BEGIN

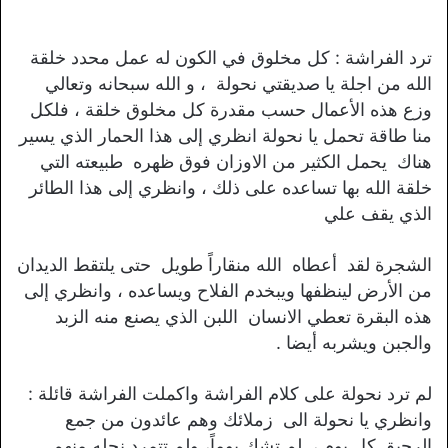
ترد الفراشة : كل مخلوق في الكون له عمل محدد خلقة
الله من اجلة يا صديقتي نحولة ، و الله سبحانه وتعالي
وزع هذه الأعمال حسب مقدرة كل مخلوق خلقة ، فلكل
منا طاقة تحمل يا نحولة انظري إلى هذا الحمار الذي يسير
هناك يحمل الكثير من الاوزان فوق ظهره طبيعته التي
خلقة الله بها تساعده على ذلك ، وانظري إلى هذا الطائر
الذي يقف علي
الشجرة لقد أعطاه الله منقاراً طويل حتى يلتقط الديدان
من الأرض لينظفها ويبخدم الفلاح ويساعده ، وانظري إلى
هذه البقرة تعطي الانسان اللبن الذي يصنع منه الزبد
والجبن ويشربه أيضا .
لم ترد نحولة على كلام الفراشة واكملت الفراشة قائلة :
وانظري يا نحولة الى زملائك وهم عائدون من جمع
الرحيق كل يوم ، لم تشك يوماً، ولم تتمرد نحله منهم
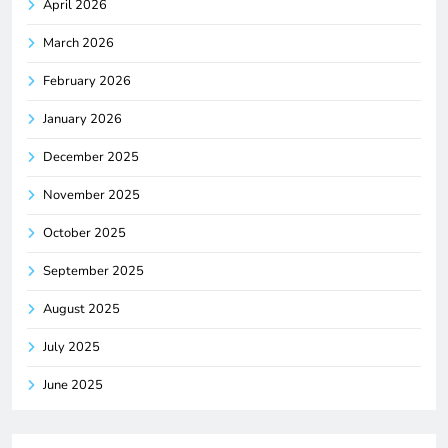
April 2026
March 2026
February 2026
January 2026
December 2025
November 2025
October 2025
September 2025
August 2025
July 2025
June 2025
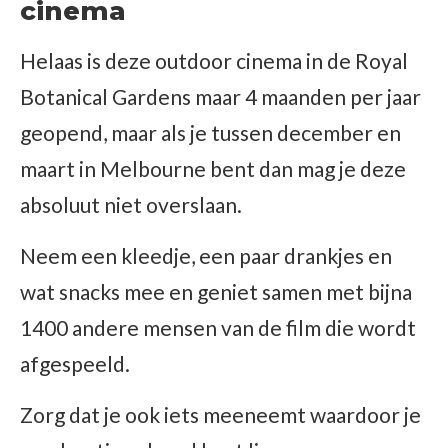
cinema
Helaas is deze outdoor cinema in de Royal
Botanical Gardens maar 4 maanden per jaar
geopend, maar als je tussen december en
maart in Melbourne bent dan mag je deze
absoluut niet overslaan.
Neem een kleedje, een paar drankjes en
wat snacks mee en geniet samen met bijna
1400 andere mensen van de film die wordt
afgespeeld.
Zorg dat je ook iets meeneemt waardoor je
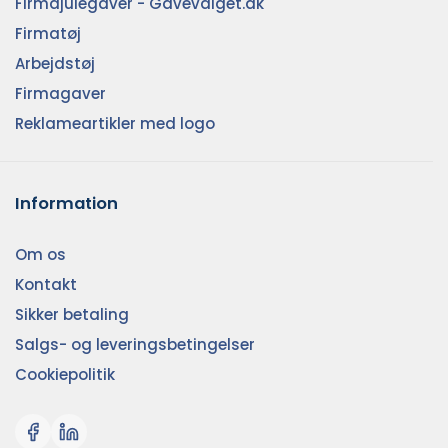
Firmajulegaver - Gavevalget.dk
Firmatøj
Arbejdstøj
Firmagaver
Reklameartikler med logo
Information
Om os
Kontakt
Sikker betaling
Salgs- og leveringsbetingelser
Cookiepolitik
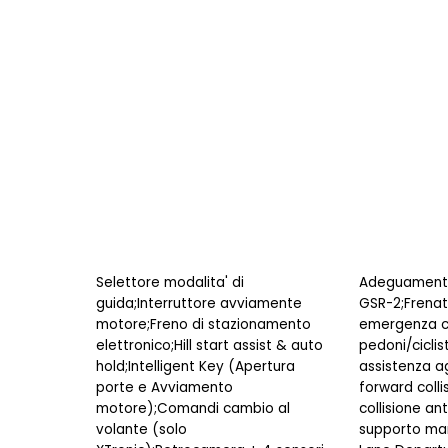
Selettore modalita' di
Adeguamento
guida;Interruttore avviamente
GSR-2;Frenata
motore;Freno di stazionamento
emergenza c
elettronico;Hill start assist & auto
pedoni/ciclist
hold;Intelligent Key (Apertura
assistenza agl
porte e Avviamento
forward colli
motore);Comandi cambio al
collisione ant
volante (solo
supporto man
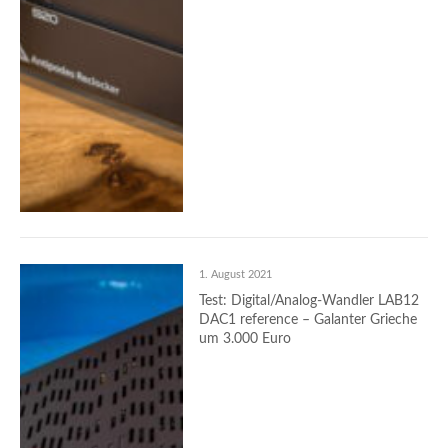
1. August 2021
Test: Digital/Analog-Wandler LAB12
DAC1 reference – Galanter Grieche
um 3.000 Euro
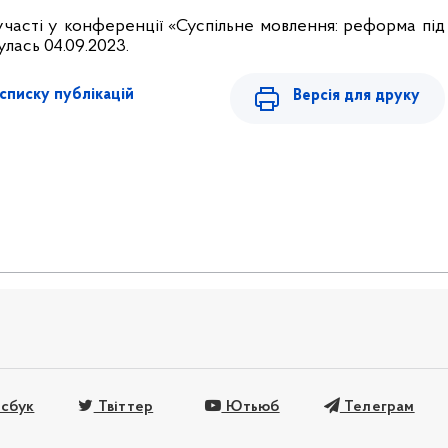
участі у конференції «Суспільне мовлення: реформа під
улась 04.09.2023.
списку публікацій
Версія для друку
сбук
Твіттер
Ютьюб
Телеграм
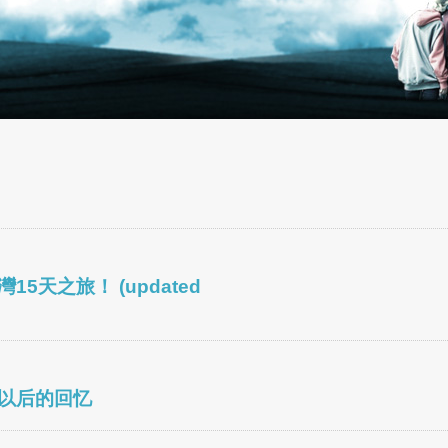
5天之旅！ (updated
以后的回忆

END

PROMPT
Please give, as a bare number, how many lines in the listing above include the word "خلقة".

SOLUTION TO THIS EXERCISE
3